Legal and finance contractors see demand surge

Monday 24 June 2013

Contractors in the legal and financial sectors could be in a position to exploit growing demand for temporary expertise in the City, according to a new report.

Badenoch and Clark’s Talent Spotlight for May 2013 found that contract vacancies in accounting and finance and the legal sector rose sharply during the month, becoming top performers for self-employed professionals.

Vacancies open to contractors in accounting and financial services shot up by 14 per cent from the previous month, accounting for a sizeable chunk of the 33 per cent increase from the same period in 2013. Auditors fared particularly well, with a rise in vacancies of 27 per cent from April - nearly double last year’s figure. Reporting was the other major growth hotspot, shooting up by a quarter over the month and by 36 per cent over the course of the past twelve months.

Interestingly, contractor vacancies rose faster than permanent openings, which increased by an encouraging 9.1 per cent in the finance sector but remained three per cent below performance a year earlier.
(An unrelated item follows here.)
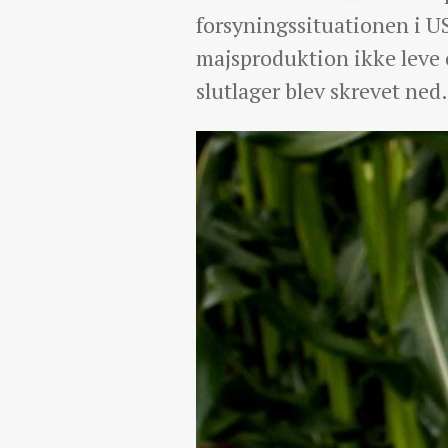
forsyningssituationen i U
majsproduktion ikke leve o
slutlager blev skrevet ned.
Flexible workers with legal experience were the other sector to perform particularly strongly. Legal contract vacancies shot up by just under 12 per cent compared to April’s figure, contributing to a very healthy increase of more than 53 per cent compared to May last year. The areas showing the most dramatic improvement included litigation, where non-permanent vacancies rocketed by 98 per cent over the month and as much as 229 per cent compared to just one year earlier. Although not on the same scale, family law specialists also saw a spike in demand of 25 per cent month-on-month, contributing to a 52 per cent annual rise.

But law is another area in which demand for short-term expertise outstripped the need for permanent employees. Demand for permanent staff rose by 10.6 per cent, but remained more than nine per cent below the figures achieved 12 months ago.
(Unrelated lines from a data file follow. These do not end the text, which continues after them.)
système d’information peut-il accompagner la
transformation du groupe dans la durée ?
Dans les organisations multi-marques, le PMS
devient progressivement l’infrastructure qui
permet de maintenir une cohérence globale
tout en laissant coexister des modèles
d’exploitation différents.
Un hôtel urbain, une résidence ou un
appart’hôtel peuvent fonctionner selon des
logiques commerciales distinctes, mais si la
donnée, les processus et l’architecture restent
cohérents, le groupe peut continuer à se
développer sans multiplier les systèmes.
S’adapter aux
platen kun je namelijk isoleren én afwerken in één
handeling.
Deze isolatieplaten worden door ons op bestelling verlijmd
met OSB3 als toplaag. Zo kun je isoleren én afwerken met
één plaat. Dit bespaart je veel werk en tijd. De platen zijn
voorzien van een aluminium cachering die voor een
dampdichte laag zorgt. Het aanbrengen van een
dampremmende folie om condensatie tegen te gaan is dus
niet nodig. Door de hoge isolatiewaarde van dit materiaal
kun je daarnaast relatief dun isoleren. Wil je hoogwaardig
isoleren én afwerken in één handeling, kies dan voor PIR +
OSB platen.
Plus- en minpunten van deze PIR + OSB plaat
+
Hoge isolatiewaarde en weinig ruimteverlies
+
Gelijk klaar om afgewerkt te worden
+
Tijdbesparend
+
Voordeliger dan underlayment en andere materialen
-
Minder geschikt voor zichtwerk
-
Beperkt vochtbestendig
Widespread regulatory change within the financial services sector is thought to be affecting hiring patterns. Indeed, a survey published earlier this month by recruiters Robert Half UK found that three out of ten chief financial officers (CFOs) said they had increased their use of temporary and interim workers compared to three years ago.

Businesses appear to be relying more heavily on contract workers for some of their most business-critical processes. Three years ago, temporary staff made up less than a fifth of the total headcount in financial departments around the UK, but more than a year after new regulations were introduced the figure stands at 26 per cent. In small businesses, the figure reached 30 per cent, perhaps because smaller firms are more likely to experience fluctuations in demand, which make permanent hires less feasible.
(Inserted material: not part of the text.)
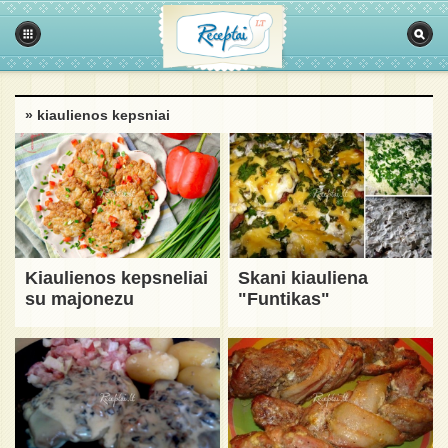
» kiaulienos kepsniai
Kiaulienos kepsneliai
Skani kiauliena
su majonezu
"Funtikas"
Around 16 per cent of CFOs expect audit, compliance and corporate governance to be one of the areas with heaviest demand for contract staff. A slightly higher proportion expect risk management and financial IT systems to be areas of growth for flexible workers, but top of the list is general operational accountancy.

Phil Sheridan, managing director of Robert Half UK, says that “by continuing to capitalise on the readily available and highly trained temporary and interim market, businesses can adjust more easily and quickly to workload variations, and bring in specialists with the required experiences to run particular programmes".